Table_1_Physiological and transcriptome analysis of Candida albicans in response to X33 antimicrobial oligopeptide treatment.doc

IntroductionCandida albicans is an opportunistic pathogenic fungus, which frequently causes systemic or local fungal infections in humans. The evolution of its drug-resistant mutants necessitate an urgent development of novel antimicrobial agents.ResultsHere, we explored the antimicrobial activity and inhibitory mechanisms of X33 antimicrobial oligopeptide (X33 AMOP) against C. albicans. The oxford cup test results showed that X33 AMOP had strong inhibitory activity against C. albicans, and its MIC and MFC were 0.625 g/L and 2.5 g/L, respectively. Moreover, SEM and TEM showed that X33 AMOP disrupted the integrity of cell membrane. The AKP, ROS, H2O2 and MDA contents increased, while the reducing sugar, soluble protein, and pyruvate contents decreased after the X33 AMOP treatment. This indicated that X33 AMOP could damage the mitochondrial integrity of the cells, thereby disrupting the energy metabolism by inducing oxidative stress in C. albicans.

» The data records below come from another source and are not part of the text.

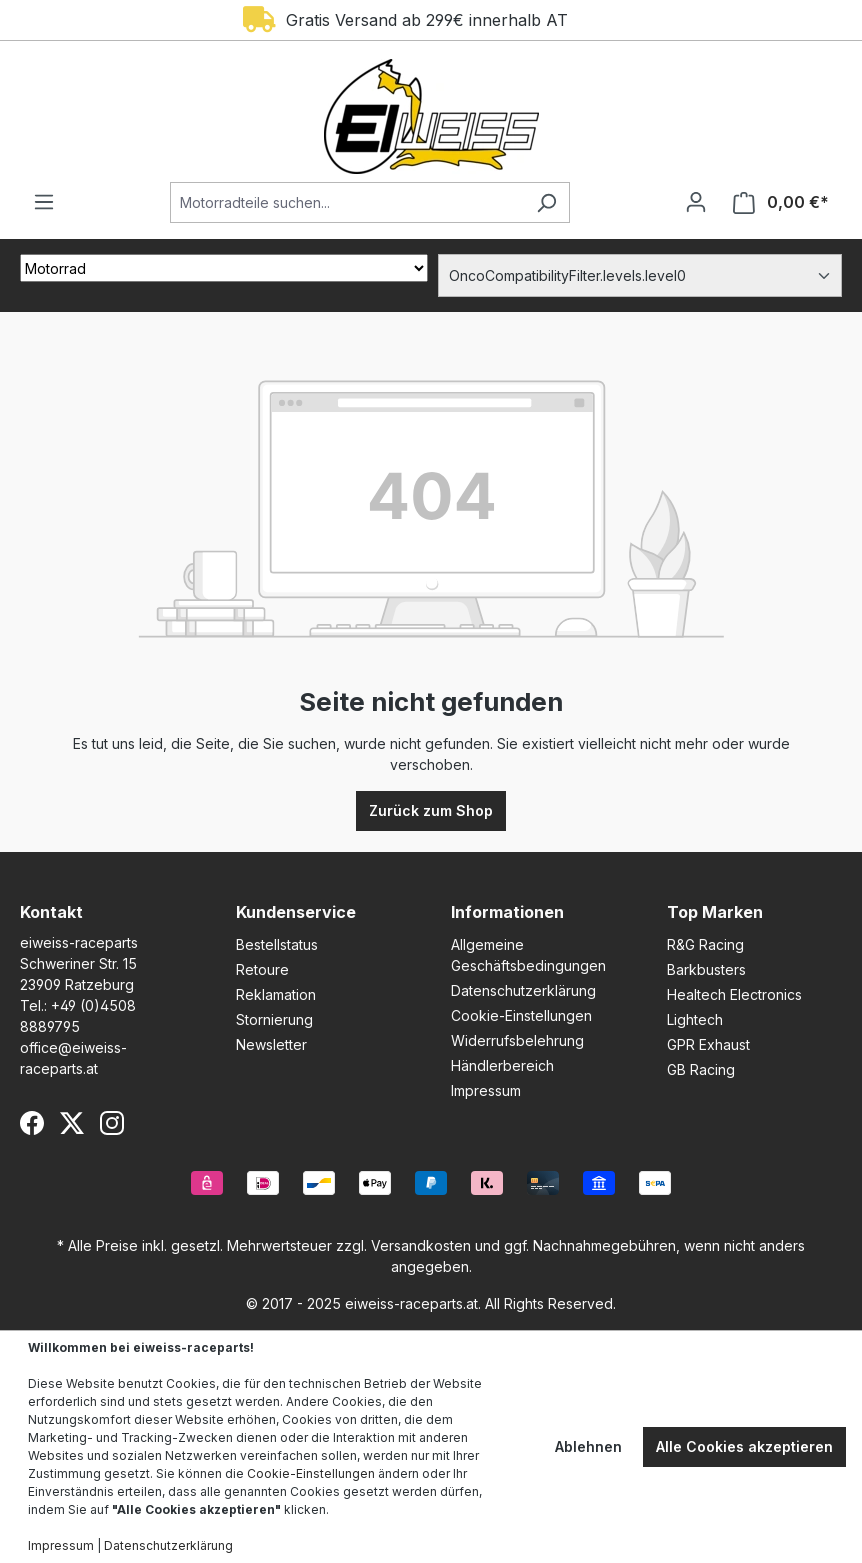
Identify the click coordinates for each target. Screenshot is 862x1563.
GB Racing (701, 1069)
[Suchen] (546, 202)
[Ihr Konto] (696, 202)
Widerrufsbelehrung (517, 1040)
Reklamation (276, 994)
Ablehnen (588, 1446)
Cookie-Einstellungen (521, 1015)
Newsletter (271, 1044)
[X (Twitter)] (72, 1123)
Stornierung (274, 1019)
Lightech (695, 1019)
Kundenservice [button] (296, 912)
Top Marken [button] (715, 912)
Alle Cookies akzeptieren (744, 1446)
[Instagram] (112, 1123)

Furthermore, transcriptome analysis showed that X33 AMOP treatment resulted in the differential expression of 1140 genes, among which 532 were up-regulated, and 608 were down-regulated. These DEGs were related to protein, nucleic acid, and carbohydrate metabolism, and their expression changes were consistent with the changes in physiological characteristics. Moreover, we found that X33 AMOP could effectively inhibit the virulence attributes of C. albicans by reducing phospholipase activity and disrupting hypha formation.DiscussionThese findings provide the first-ever detailed reference for the inhibitory mechanisms of X33 AMOP against C. albicans and suggest that X33 AMOP is a potential drug candidate for treating C. albicans infections.

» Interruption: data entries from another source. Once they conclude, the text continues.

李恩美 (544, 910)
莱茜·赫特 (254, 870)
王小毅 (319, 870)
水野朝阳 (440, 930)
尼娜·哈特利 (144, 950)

引言：白念珠菌（Candida albicans）是一种机会性致病真菌，常导致人类发生系统性或局部真菌感染。其耐药突变体的进化迫切需要开发新型抗菌药物。结果：本研究探讨了X33抗菌寡肽（X33 AMOP）对白念珠菌的抗菌活性及抑制机制。牛津杯试验结果显示，X33 AMOP对白念珠菌具有较强的抑制作用，其最小抑菌浓度（MIC）和最小杀菌浓度（MFC）分别为0.625 g/L和2.5 g/L。此外，扫描电子显微镜（SEM）和透射电子显微镜（TEM）结果显示，X33 AMOP破坏了细胞膜的完整性。经X33 AMOP处理后，碱性磷酸酶（AKP）、活性氧（ROS）、过氧化氢（H2O2）和丙二醛（MDA）含量增加，而还原糖、可溶性蛋白和丙酮酸含量减少。这表明X33 AMOP能够损伤细胞的线粒体完整性，通过诱导白念珠菌中的氧化应激来扰乱能量代谢。此外，转录组分析显示，X33 AMOP处理导致1140个基因的表达发生差异，其中532个基因上调，608个基因下调。这些差异表达基因（DEGs）与蛋白质、核酸和碳水化合物代谢相关，其表达变化与生理特征的变化相一致。此外，我们还发现X33 AMOP可以通过降低磷脂酶活性和破坏菌丝形成来有效抑制白念珠菌的致病性。讨论：这些发现为X33 AMOP对白念珠菌抑制机制的首次详细阐述，并表明X33 AMOP可能成为治疗白念珠菌感染的新型药物候选物。